## EXERCISE GOAL
Exactly as written, transcribe the data from its opening line through the line containing "turnieju. Jeżeli ktoś". Leave every picture out.

(Collected data)

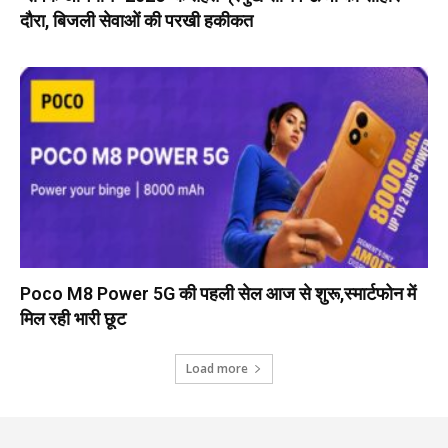
दौरा, बिजली सेवाओं की परखी हकीकत
Poco M8 Power 5G की पहली सेल आज से शुरू,स्मार्टफोन में
मिल रही भारी छूट
Load more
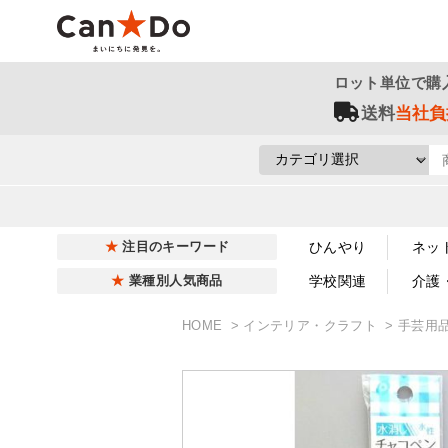
ロット単位で購
送料
当社負
ひんやり
ネッ
注目のキーワード
学校関連
介護
業種別人気商品
HOME
インテリア・クラフト
手芸用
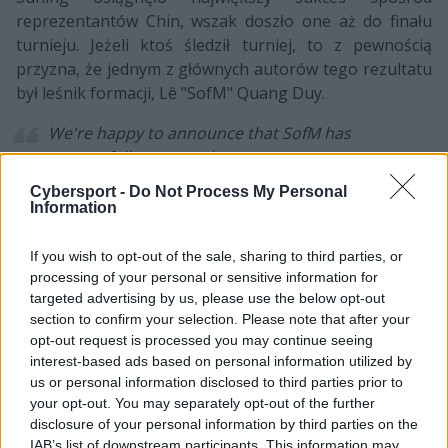
reprezentantów Chin, wszak doszło one aż do finału
turnieju. Jeżeli ktoś śledził turniej, to z pewnością
przyzna, że jednym z głównych autorów tego rezultatu
był leśnik formacji, Lê "SofM" Quang Duy.
We're happy to announce that SofM has
successfully re-signed.
During this year, we ran into each other and
Cybersport -
Do Not Process My Personal
grew together. In the future, Suning will
Information
continue to walk hand in hand with SofM.
pic.twitter.com/l5IF2JOt84
If you wish to opt-out of the sale, sharing to third parties, or
processing of your personal or sensitive information for
— SUNING (@suning_gaming)
December 17,
targeted advertising by us, please use the below opt-out
2020
section to confirm your selection. Please note that after your
opt-out request is processed you may continue seeing
22-latek dołączył do Suning równo rok temu i ostatnie
interest-based ads based on personal information utilized by
dwanaście miesięcy, podobnie jak organizacja, może
us or personal information disclosed to third parties prior to
zaliczyć do najlepszych w swojej karierze. Ba, przez
your opt-out. You may separately opt-out of the further
disclosure of your personal information by third parties on the
niemalże cały okres trwania Worlds 2020 w kuluarach
IAB’s list of downstream participants. This information may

## RESULT OF THIS TASK
दौरा, बिजली सेवाओं की परखी हकीकत
Poco M8 Power 5G की पहली सेल आज से शुरू,स्मार्टफोन में
मिल रही भारी छूट
Load more
ロット単位で購
送料
当社負
ひんやり
ネッ
注目のキーワード
学校関連
介護
業種別人気商品
HOME
インテリア・クラフト
手芸用
reprezentantów Chin, wszak doszło one aż do finału
turnieju. Jeżeli ktoś śledził turniej, to z pewnością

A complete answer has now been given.